Any given Sunday, any NFL team can beat another. Here's why I'm concerned about the Steelers' match-up with the Browns Sunday, and you should be too.
Defense, running the ball and more defense
Any team fully committed to running the ball and stopping the run becomes a tough team to beat. Look at the New York Jets last season. Sure, the Steelers mopped the floor with them early in the season, but down the stretch, the Jets made life very difficult for several teams. Why? Because they were committed to running the ball and they were committed to stopping the run. You can put a below-standard quarterback under center and probably end up losing more than winning but, with the combination of defense and a ground game, you're going to pull off a few unexpected wins. Cleveland is built for that.
The "new" quarterback
Dick LeBeau and the Steelers are 28-13 against quarterbacks making their first starts against Pittsburgh. That's a nice stat, but it also includes a 4-3 clip against them last year. The defensive performance against Matthew Stafford and the Lions last year was a mixed bag - Calvin Johnson had 170 receiving yards while the team held Stafford to a completion percentage barely over 50. It seems passers with one weapon are being largely shut down by the Steelers' defense but still are getting their one weapon to work. Terrelle Pryor had one big play in the game last year and that was enough for Oakland to hold onto a win. This isn't Jason Campbell under center anymore. Hoyer hasn't seen the Steelers' defense live any more than the Steelers defense has seen him live. It isn't a reason to wave the white flag but it's food for thought.
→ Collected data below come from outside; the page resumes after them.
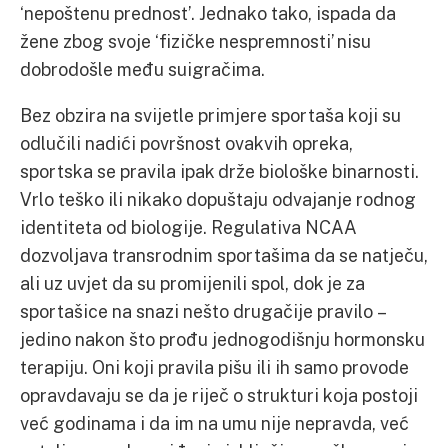
‘nepoštenu prednost’. Jednako tako, ispada da
žene zbog svoje ‘fizičke nespremnosti’ nisu
dobrodošle među suigračima.
Bez obzira na svijetle primjere sportaša koji su
odlučili nadići površnost ovakvih opreka,
sportska se pravila ipak drže biološke binarnosti.
Vrlo teško ili nikako dopuštaju odvajanje rodnog
identiteta od biologije. Regulativa NCAA
dozvoljava transrodnim sportašima da se natječu,
ali uz uvjet da su promijenili spol, dok je za
sportašice na snazi nešto drugačije pravilo –
jedino nakon što prođu jednogodišnju hormonsku
terapiju. Oni koji pravila pišu ili ih samo provode
opravdavaju se da je riječ o strukturi koja postoji
već godinama i da im na umu nije nepravda, već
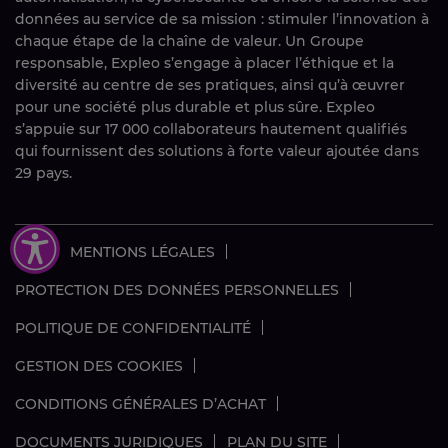
données au service de sa mission : stimuler l’innovation à
chaque étape de la chaîne de valeur. Un Groupe
responsable, Expleo s’engage à placer l’éthique et la
diversité au centre de ses pratiques, ainsi qu’à œuvrer
pour une société plus durable et plus sûre. Expleo
s’appuie sur 17 000 collaborateurs hautement qualifiés
qui fournissent des solutions à forte valeur ajoutée dans
29 pays.
CGV
MENTIONS LÉGALES
PROTECTION DES DONNÉES PERSONNELLES
POLITIQUE DE CONFIDENTIALITÉ
GESTION DES COOKIES
CONDITIONS GÉNÉRALES D’ACHAT
DOCUMENTS JURIDIQUES
PLAN DU SITE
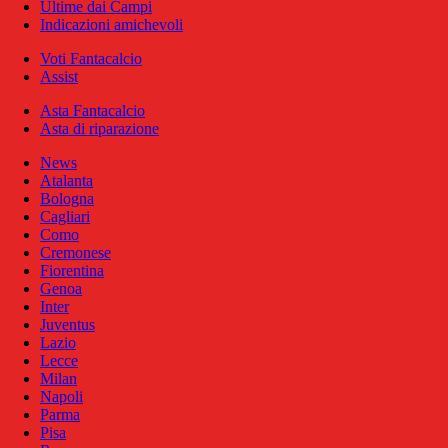
Ultime dai Campi
Indicazioni amichevoli
Voti Fantacalcio
Assist
Asta Fantacalcio
Asta di riparazione
News
Atalanta
Bologna
Cagliari
Como
Cremonese
Fiorentina
Genoa
Inter
Juventus
Lazio
Lecce
Milan
Napoli
Parma
Pisa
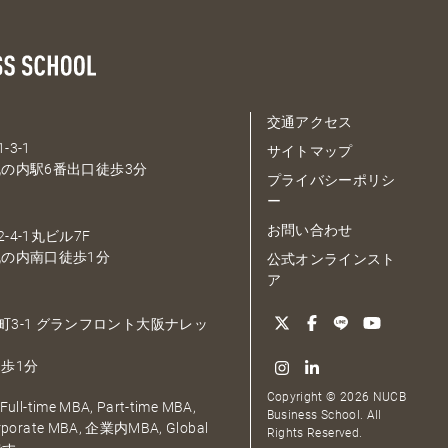
交通アクセス
-3-1
サイトマップ
の内駅6番出口徒歩3分
プライバシーポリシ
ー
お問い合わせ
-4-1丸ビル7F
の内南口徒歩1分
公式オンラインスト
ア
大深町3-1 グランフロント大阪ナレッ
歩1分
Copyright © 2026 NUCB
ull-time MBA, Part-time MBA,
Business School. All
orporate MBA, 企業内MBA, Global
Rights Reserved.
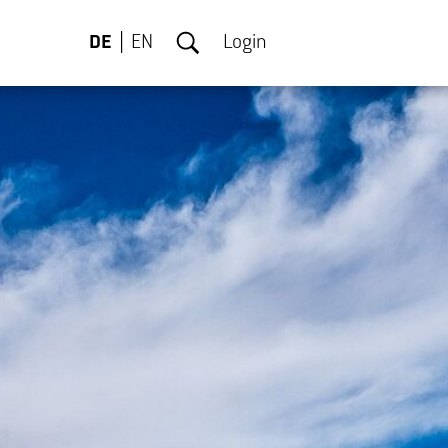
DE
EN
Login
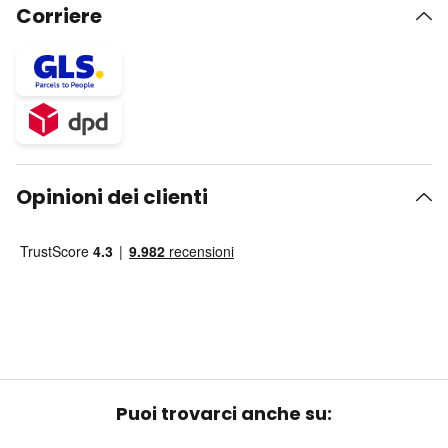
Corriere
Opinioni dei clienti
Puoi trovarci anche su:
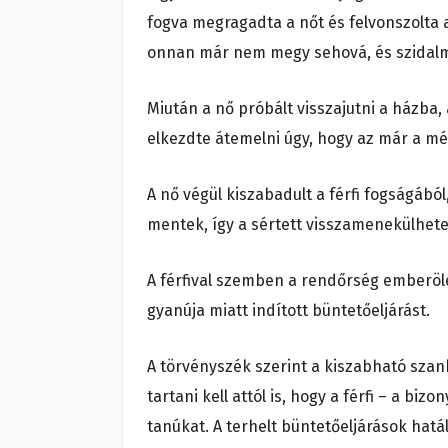
fogva megragadta a nőt és felvonszolta a
onnan már nem megy sehová, és szidalma
Miután a nő próbált visszajutni a házba, a
elkezdte átemelni úgy, hogy az már a mél
A nő végül kiszabadult a férfi fogságából
mentek, így a sértett visszamenekülhete
A férfival szemben a rendőrség emberöl
gyanúja miatt indított büntetőeljárást.
A törvényszék szerint a kiszabható szank
tartani kell attól is, hogy a férfi – a bi
tanúkat. A terhelt büntetőeljárások hatál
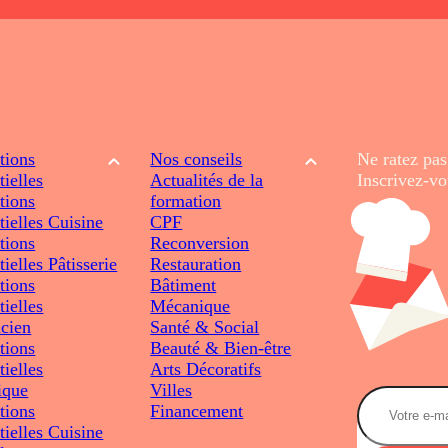
tions
Nos conseils
Ne ratez pas
tielles
Actualités de la
Inscrivez-vo
tions
formation
tielles
Cuisine
CPF
tions
Reconversion
tielles
Pâtisserie
Restauration
tions
Bâtiment
tielles
Mécanique
icien
Santé & Social
tions
Beauté & Bien-être
tielles
Arts Décoratifs
ique
Villes
tions
Financement
tielles
Cuisine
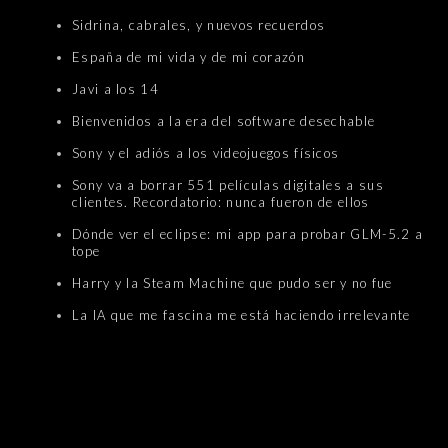
Sidrina, cabrales, y nuevos recuerdos
España de mi vida y de mi corazón
Javi a los 14
Bienvenidos a la era del software desechable
Sony y el adiós a los videojuegos físicos
Sony va a borrar 551 películas digitales a sus
clientes. Recordatorio: nunca fueron de ellos
Dónde ver el eclipse: mi app para probar GLM-5.2 a
tope
Harry y la Steam Machine que pudo ser y no fue
La IA que me fascina me está haciendo irrelevante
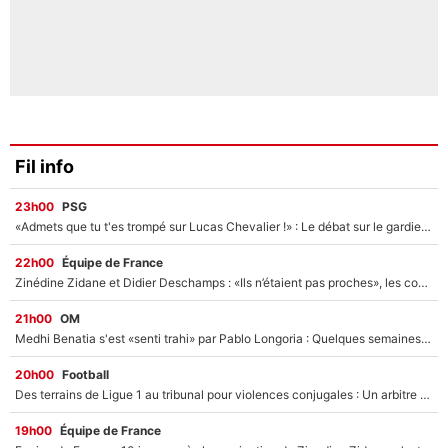
Fil info
23h00
PSG
«Admets que tu t'es trompé sur Lucas Chevalier !» : Le débat sur le gardien du PSG vire au clash à l'After Foot
22h00
Équipe de France
Zinédine Zidane et Didier Deschamps : «Ils n’étaient pas proches», les confidences d’un membre de l’équipe de France 1998 sur leur relation spéciale
21h00
OM
Medhi Benatia s'est «senti trahi» par Pablo Longoria : Quelques semaines après son départ, l'ancien directeur de football de l'OM règle ses comptes
20h00
Football
Des terrains de Ligue 1 au tribunal pour violences conjugales : Un arbitre français encourt une peine de 18 mois de prison !
19h00
Équipe de France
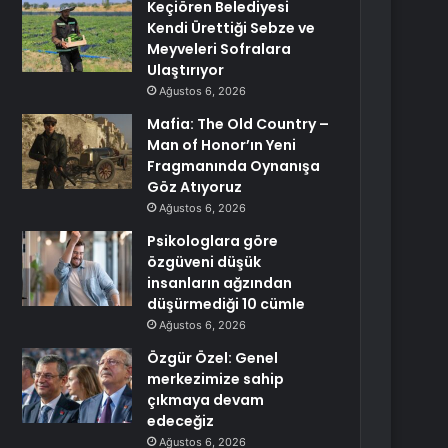
Keçiören Belediyesi
Kendi Ürettiği Sebze ve
Meyveleri Sofralara
Ulaştırıyor
Ağustos 6, 2026
Mafia: The Old Country –
Man of Honor’ın Yeni
Fragmanında Oynanışa
Göz Atıyoruz
Ağustos 6, 2026
Psikologlara göre
özgüveni düşük
insanların ağzından
düşürmediği 10 cümle
Ağustos 6, 2026
Özgür Özel: Genel
merkezimize sahip
çıkmaya devam
edeceğiz
Ağustos 6, 2026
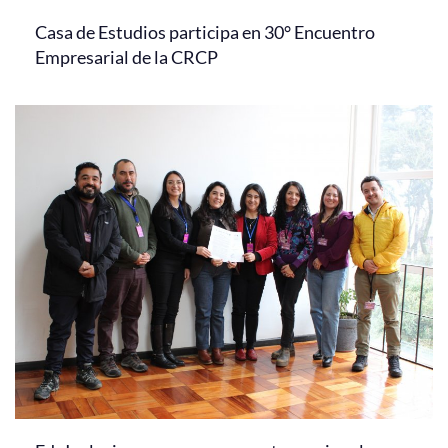
Casa de Estudios participa en 30° Encuentro
Empresarial de la CRCP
The Steelers haven't won an opener since taking out Atlanta with Dennis Dixon starting in place of the suspended Ben Roethlisberger in 2010. That team's defense was dominant, while this year's team doesn't appear to have that kind of firepower. While it's one of the best offenses the franchise has seen the last several years, the simple fact is this team hasn't played well in an opening game for quite a while. Granted, they aren't opening at Baltimore or Denver in prime time, but the offense looked pathetic against Tennessee last season and we just don't know what kind of defense is going to hit the Heinz Field turf Sunday. This should be a concern.
The Steelers are 6.5-point favorites in this game for a reason and Cleveland simply may not have enough firepower to stick with Pittsburgh punch for punch, but this will be a tight, competitive game. If only one score separates two NFL teams heading into the fourth quarter, anything can happen, and Cleveland appears to have built their team to get into those kinds of games.